Even though it’s a federal holiday on Monday, at least one government employee will still be working: the NASA rover Opportunity. The little robot, about to start its 10th year of exploring on Mars, has already racked up some serious overtime – Opportunity’s mission has lasted more than eight years longer than originally planned.
This week marks the ninth anniversary of Opportunity’s touchdown on the Meridiani Planum, a flat plain close to the Martian equator. The landing site was selected because the plain has traces of hematite, a mineral that on Earth usually forms in standing pools of water or in hot springs.
Like its car-sized sibling Curiosity and its twin Spirit, Opportunity is chiefly looking for geological traces of ancient water on the Red Planet, and also for signs that conditions could have once supported life.
About six weeks after landing, Opportunity struck scientific gold, discovering rocks that had crystals tucked into niches and sulfates, evidence that they had been shaped partially by water.

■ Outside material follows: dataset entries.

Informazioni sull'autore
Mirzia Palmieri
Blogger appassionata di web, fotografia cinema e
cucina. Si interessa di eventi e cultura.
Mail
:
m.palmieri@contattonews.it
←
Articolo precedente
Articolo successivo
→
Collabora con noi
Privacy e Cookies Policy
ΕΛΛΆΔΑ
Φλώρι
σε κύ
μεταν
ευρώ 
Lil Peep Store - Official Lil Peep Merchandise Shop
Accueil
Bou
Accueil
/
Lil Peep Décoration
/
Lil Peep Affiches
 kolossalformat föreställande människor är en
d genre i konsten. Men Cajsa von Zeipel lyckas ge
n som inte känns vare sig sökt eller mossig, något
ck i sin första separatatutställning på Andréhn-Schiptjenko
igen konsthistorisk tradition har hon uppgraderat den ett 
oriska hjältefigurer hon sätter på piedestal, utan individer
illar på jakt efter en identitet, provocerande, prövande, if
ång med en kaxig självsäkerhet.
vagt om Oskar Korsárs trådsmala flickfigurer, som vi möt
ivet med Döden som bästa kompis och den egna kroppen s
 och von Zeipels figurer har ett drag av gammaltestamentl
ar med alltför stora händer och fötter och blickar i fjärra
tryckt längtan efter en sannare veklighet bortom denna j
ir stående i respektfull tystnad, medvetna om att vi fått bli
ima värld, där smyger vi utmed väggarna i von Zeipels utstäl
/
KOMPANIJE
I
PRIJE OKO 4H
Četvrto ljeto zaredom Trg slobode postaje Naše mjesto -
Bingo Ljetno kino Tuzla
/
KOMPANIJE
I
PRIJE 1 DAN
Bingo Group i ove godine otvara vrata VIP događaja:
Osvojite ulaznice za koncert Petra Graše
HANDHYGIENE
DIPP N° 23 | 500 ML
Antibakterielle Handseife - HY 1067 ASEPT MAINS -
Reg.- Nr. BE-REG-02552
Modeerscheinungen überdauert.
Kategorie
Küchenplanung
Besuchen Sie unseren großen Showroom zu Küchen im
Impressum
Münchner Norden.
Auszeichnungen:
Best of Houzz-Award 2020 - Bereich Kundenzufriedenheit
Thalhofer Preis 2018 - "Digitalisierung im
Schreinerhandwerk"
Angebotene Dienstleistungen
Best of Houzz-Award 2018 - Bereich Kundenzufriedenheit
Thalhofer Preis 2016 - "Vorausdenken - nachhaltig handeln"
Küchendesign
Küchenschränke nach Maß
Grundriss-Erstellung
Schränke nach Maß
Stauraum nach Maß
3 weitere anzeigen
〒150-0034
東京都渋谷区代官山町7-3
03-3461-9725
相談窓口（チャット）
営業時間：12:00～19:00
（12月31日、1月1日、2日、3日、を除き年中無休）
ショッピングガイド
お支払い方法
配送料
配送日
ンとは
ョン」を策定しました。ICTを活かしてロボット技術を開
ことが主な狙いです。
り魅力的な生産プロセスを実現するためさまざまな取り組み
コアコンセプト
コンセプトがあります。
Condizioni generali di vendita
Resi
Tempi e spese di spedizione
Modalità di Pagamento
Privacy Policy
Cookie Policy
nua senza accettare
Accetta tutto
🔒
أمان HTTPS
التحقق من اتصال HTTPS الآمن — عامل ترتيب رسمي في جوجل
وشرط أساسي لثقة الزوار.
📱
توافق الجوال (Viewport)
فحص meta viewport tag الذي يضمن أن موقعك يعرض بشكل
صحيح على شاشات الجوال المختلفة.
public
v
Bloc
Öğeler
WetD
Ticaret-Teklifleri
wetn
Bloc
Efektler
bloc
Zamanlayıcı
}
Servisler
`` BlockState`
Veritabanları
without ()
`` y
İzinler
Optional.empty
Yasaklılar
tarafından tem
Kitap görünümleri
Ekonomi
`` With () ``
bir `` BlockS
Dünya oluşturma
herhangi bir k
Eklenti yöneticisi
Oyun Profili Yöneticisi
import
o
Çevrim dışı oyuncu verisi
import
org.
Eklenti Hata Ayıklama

“Liquid water once flowed through these rocks. It changed their texture, and it changed their chemistry," Cornell University scientist and Opportunity principal investigator Steve Sqyres said in a 2004 statement.
In 2011, Opportunity also found a vein of what appears to be the mineral gypsum, which we use here on Earth to make drywall and Plaster of Paris.
"This tells a slam-dunk story that water flowed through underground fractures in the rock," Sqyres said in a statement in 2011.
The rover also quickly stumbled across a curious rock feature: little spheres embedded in bedrock, like blueberries studding the surface of a muffin. The “blueberries” that Opportunity found are rich in iron, and about the size of peppercorns.
NASA scientists think the little spheres formed as water penetrated rocks. Blueberries that the robot found deeper underneath a crater’s surface are larger, which suggests the groundwater was flowing more intensely further below the surface.
Throughout the years, Opportunity has held up remarkably well, though the “shoulder” of its robotic arm has malfunctioned slightly and, like any aging creature, is experiencing some memory problems of late. It has weathered dust storms and frigid Martian winters, clocked more than 22 miles on its six wheels, and sent more than 100,000 pictures back to Earth. Though it lacks some of the more sophisticated instrumentation that Curiosity has, Opportunity can inspect samples with spectrometers and a microscopic camera.
This past December, Opportunity began scrutinizing Matijevic Hill, an area where Mars orbiters have picked up signs of clay minerals that form in wet, non-acidic conditions – an environment that is also favorable for the persistence of life.
It’s already found little spheres similar to the “blueberries” it found earlier, but these “newberries,” as investigator Sqyres calls them, do not have that much iron. It’s still unclear exactly what they’re made of, or how they formed.
“What we have stumbled upon here at Matijevic Hill, drawn here by that clay signature, is what’s turning out to be one of the most delightful geologic puzzles that we have ever found with this rover on Mars,” Sqyres told the New York Times in December. “It’s fascinating. It’s a work in progress.”
Both Spirit and Opportunity were only supposed to operate for about three months, but kept on trucking. Spirit got stuck in sand in 2010 and was lost to the Martian winter, but its sister robot is still carrying the fire.